New explanation on the creation of the Cocos record
Deepwater drilling off the Costa Rican coast suggests that the Cocos Ridge was formed by a previously unknown hot spot beneath Cocos Island and an ancient spreading system. Hot spot formed. As part of the international deep-sea drilling program ODP (Ocean Drilling Program), Dr. Martin Meschede, private lecturer at the Geological Institute of the University of Tübingen, took part in a drilling trip with the research ship Joides Resolution. The results of this research trip, which led to a completely new explanation for the formation of the Cocos Plate off the coast of Costa Rica, were recently presented.

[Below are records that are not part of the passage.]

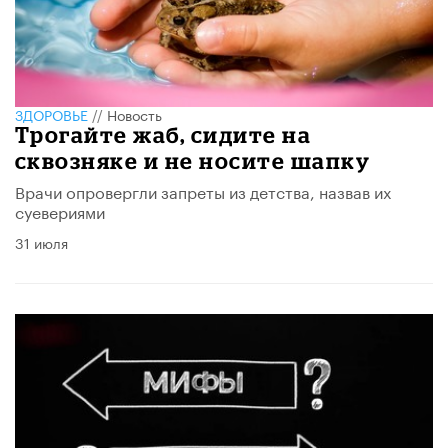
ЗДОРОВЬЕ
//
Новость
Трогайте жаб, сидите на
сквозняке и не носите шапку
Врачи опровергли запреты из детства, назвав их
суевериями
31 июля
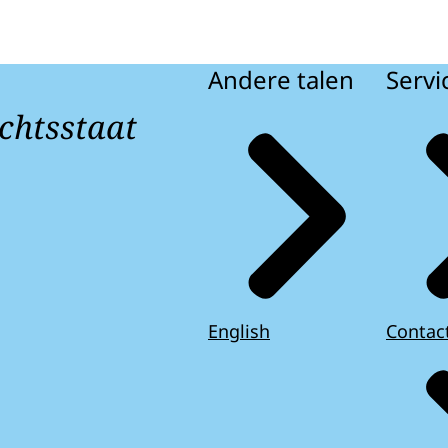
Andere talen
Servi
chtsstaat
English
Contac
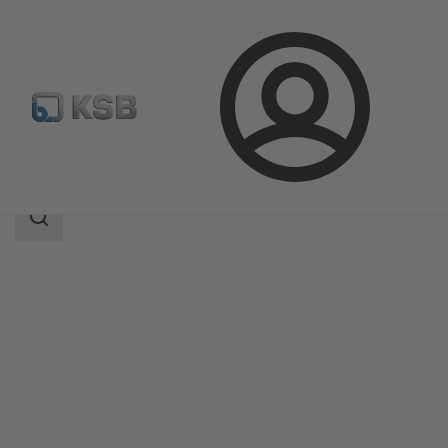
Prihlásenie
Produkty
Katalóg produktov
ISORIA 20/25
Oblasť
vyhľadávania
Oblasť
vyhľadávania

According to popular hypothesis, hot spots are the volcanic manifestations of mantle diapirs, hot material that rises in a narrow jet from the interior of the mantle (or even deeper), penetrates the lithosphere, and flows out at the surface. Hot spots explain volcanism within a plate (intraplate volcanism) and volcanic island chains. When a plate shifts, it takes the volcano over a hot spot with it, and it dies. A series of volcanoes can form in this way.
Previously it was assumed that a submarine ridge on the Cocos Plate, the Cocos Ridge, was formed by the Cocos Plate sliding over the Galapagos Hot Spot. However, the most recent investigations indicate that the Cocos Ridge is likely the product of a previously unknown hot spot beneath Cocos Island and an ancient spreading system. Spreading systems form when plates separate and bas alt rises. The fissure between the separating plates extends downward into the asthenosphere. Bas altic magmas rise into the gaps between the plates, flow out over the rifts, and form the oceanic ridges.
Since 1968, hundreds of boreholes with depths of up to several hundred meters have been drilled as part of the US-backed Deep Sea Drilling Program (DSDP) and its successor project, the international Ocean Drilling Program (ODP). The ODP is funded 60 percent by the American side, the remaining 40 percent is shared by research institutions in Japan, Canada, Australia, Germany, France, Great Britain and a consortium of the European Science Foundation.
Every two months, 25 geologists and geophysicists come together in an interesting part of the world's oceans to work together on the deep-sea drill ship Joides Resolution. The Joides Resolution is 143 meters long and has a derrick that is 61 meters high. From on board, several thousand meters of drill rods can be lowered onto the multisoil and then lowered another several thousand meters into the sediment and the underlying crust.